An incident from the post-release support of Quake II (id Software, 1997) is illustrative of this phenomenon. In a .plan entry that Carmack posted at 4:40 AM, December 31, 1997, he explains a complex and obscure bug caused by a players’ router mishandling the less common UDP datastream. The router was making assumptions that the data would be TCP, or acknowledged UDP.

Carmack solved the problem with a few extra bits per packet, but it irked him.

I think that this is a rather evil thing for a router to do. You wouldn’t be able to tell a difference, but its the principle of it…
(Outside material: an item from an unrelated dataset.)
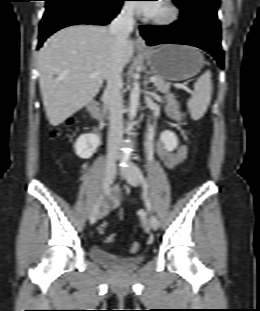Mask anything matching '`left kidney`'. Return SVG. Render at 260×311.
Returning a JSON list of instances; mask_svg holds the SVG:
<instances>
[{"mask_svg":"<svg viewBox=\"0 0 260 311\" xmlns=\"http://www.w3.org/2000/svg\"><path fill=\"white\" fill-rule=\"evenodd\" d=\"M160 139L167 151H173L178 145L177 136L172 131H163L160 135Z\"/></svg>","mask_w":260,"mask_h":311,"instance_id":"5707ae66","label":"left kidney"}]
</instances>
This incident is fascinating for several reasons. The first is the unhealthy and fanatical work ethic he had at this time. Carmack was working extremely late on New Years, solving a bug that only affected a few users. The other issue it illustrates is the difference between the abstract, interoperable protocol and the messy reality of physical routers. Carmack’s application protocol should function on all routers if they properly implement the UDP standard. However, certain routers’ optimizations or engineering tradeoffs caused his unusual approach to break. This disconnect between the clean, logical, abstract protocol and the stubborn materiality of computing is important to understanding computing in general.

Protocological Impact

The explicit split of networking into a client presentation side and the server logical side was really the right thing to do. We backed away from that in Doom 3 and through most of Rage, but we are migrating back towards it. All of the Tech3 licensees were forced to do somewhat more work to achieve single player effects with the split architecture, but it turns out that the enforced discipline really did have a worthwhile payoff.
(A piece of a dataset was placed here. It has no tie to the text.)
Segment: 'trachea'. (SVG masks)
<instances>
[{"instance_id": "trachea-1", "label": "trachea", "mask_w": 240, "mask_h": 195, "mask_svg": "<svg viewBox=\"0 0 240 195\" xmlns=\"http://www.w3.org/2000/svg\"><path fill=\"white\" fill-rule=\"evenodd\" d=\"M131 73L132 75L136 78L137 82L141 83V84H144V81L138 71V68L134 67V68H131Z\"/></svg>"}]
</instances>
John Carmack interview with Fabien Sanglard, 2012

This client/server split allowed clean code, and was an appealingly simple architecture. However, it caused problems for licensees and modders. Carmack prioritized his needs and desire to do the engineering “Right Thing” over the needs of other developers.

In a .plan entry from November 3, 1998 Carmack explains some difficulties of his client/server split:

There are two crucial problems with shipping the game this way: security and portability.
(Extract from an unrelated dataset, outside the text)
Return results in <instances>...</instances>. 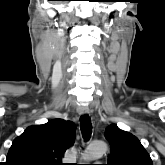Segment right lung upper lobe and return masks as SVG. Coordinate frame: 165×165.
Returning a JSON list of instances; mask_svg holds the SVG:
<instances>
[{"instance_id": "1", "label": "right lung upper lobe", "mask_w": 165, "mask_h": 165, "mask_svg": "<svg viewBox=\"0 0 165 165\" xmlns=\"http://www.w3.org/2000/svg\"><path fill=\"white\" fill-rule=\"evenodd\" d=\"M74 140L75 126L70 121L54 119L29 126L13 141L5 165H63L62 157Z\"/></svg>"}]
</instances>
The security challenge is that game mods would now execute code on the client, rather than just the server. This meant that everyone, not just server owners would need to assess the safety of a mod. Similarly, with client side mod code, “less popular systems would find that they could not connect to new servers because the mod code hadn’t been ported.” His solution was the interpreted C virtual machine. This is an important technical decision, and a significant amount of engineering effort, all to support game mods.

When I started this investigation I was following up on an idea I had seen repeated many times in fan forums for id games. id’s games are just tech demos for their engines, and the games themselves are secondary. This is used as an excuse for their lack of design innovation. However, after a deep dive into this engine I found that to be simply not true. All of the engineering decisions made in the networking module are to support the optimal Quake III Arena experience. It is not a flexible architecture, and makes single player experiences harder to craft.

It’s interesting when you look back at our technology licensing – it was never really a business that I wanted to be in.

John Carmack interview with Gamastura, 2011

This quote strikes at the core of id’s fall from prominence, and the changing direction of the genre in later years. They stopped focussing on licensing their technology, and allowed other players like Valve and Epic to take over the market.